Let’s not raise and send our kids into the world
without Christian doctrine taught by you and me in our homes. And that leads me
to my second emphasis:
2. Instruct and train your children first and
foremost at home: I’m thankful for the Christian Reformed
Church’s historic emphasis of parenting by pointing to the availability of the
three-legged stool: the Christian home, the church, and the school. It is a Christian
parent’s highest responsibility to shape and form our children with the mind of
Christ and the wisdom of the Lord. As parents we avail ourselves of the
community of faith, the church, and we gladly reinforce the Christian teachings
that are supposedly taught in the home.
And we gratefully may make use of Christian
instruction at specific schools to reinforce our parental instruction and
formation at home. But at no time may we abdicate our parental responsibility
or priority to teach our children the knowledge of God and the way of the Lord
Jesus.
So, for example, dropping off at
church your 15 yr. old teenager for Catechism instruction, expecting the youth
pastor or volunteer Junior high Christian teacher to make a man or woman of God
out of your child during a weekly, one-hour instructional program over a three
or six month period—is wishful thinking.
I believe it’s time that Christian parents assume full
responsibility themselves to teach their children the doctrines of faith. It’s
primary to our task as parents.
Yes, it’s also vital that the church
does her job of teaching and showing our youth the way of the Lord. And I hope
that members of Calvary will always insist on solid Christian teachings at all
levels of the church. But dropping off your kids at church, thinking that such
is the end of your parental duty, and then doing your own thing on Sundays or
throughout the week is the wrong message to send to your kids and it’s the
wrong way to go as Christian parents. Raising children tenderly in the fear and
wisdom of the Lord is a Christian parent’s primary responsibility. Make it your
highest priority at home.
That, of course, leads me to my
third emphasis:
3. Review and discuss together with your spouse
your family time at home: When
I grew up, our family had breakfast and supper together; my father read
Scripture after each meal; we prayed before and after we sat down to eat. We
read a lot at night; there was not much else to do. Oh, yes, I know, for most
of us these days are over.
So, how do you nurture the faith of your children at
home? How do you pray for each other? How do you speak the name of Christ and
discuss Christian teachings at home? How do you model to your children the
wisdom and fear of the Lord?
“Where do you get the time?” You ask. But
that’s the wrong question: We don’t need more hours in the day. We need to
restructure our use of time each day. And that’s difficult to do.

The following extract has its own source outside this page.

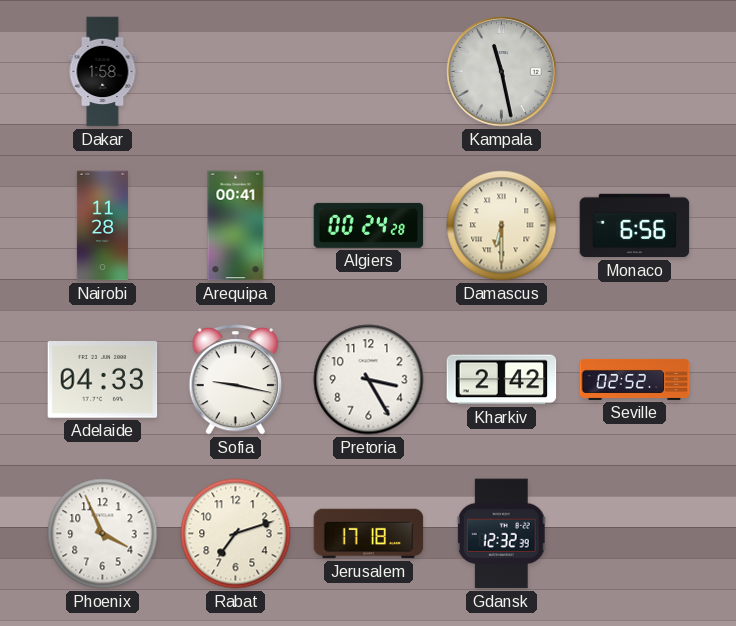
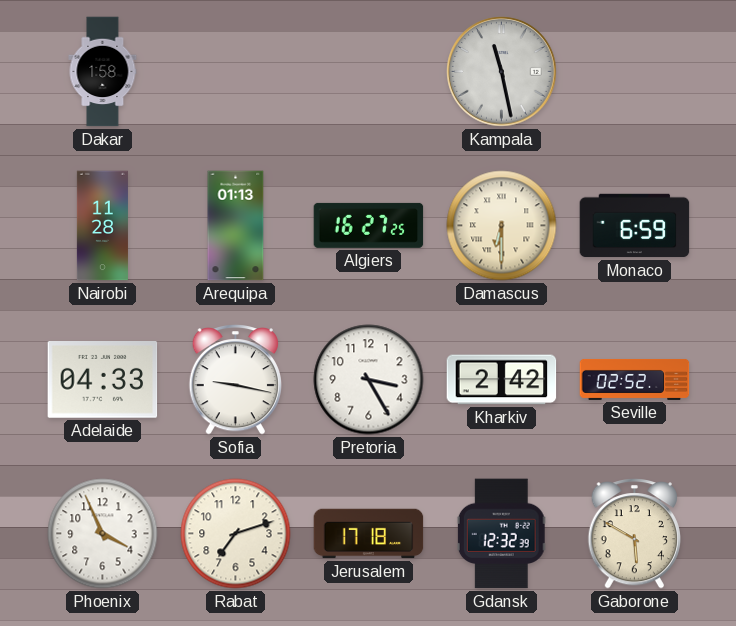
Arequipa: 00:41 -> 01:13
Algiers: 00:24 -> 16:27
Monaco: 6:56 -> 6:59
Gaborone: none -> 5:50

I do not have a quick and easy answer for you when it
comes to your home life. But this I know: When we take seriously our parental
priorities and responsibilities, God will show us the way. Therefore, go for
it: prioritize your family time at home.
It’s true: finding a good babysitter is a picky and
difficult business. However, being a responsible, Christian parent, setting
parental priorities for your family is far more important. Do not be
discouraged. Keep at it, today and always!
In the name of the Father, Son, and Holy Spirit. Amen.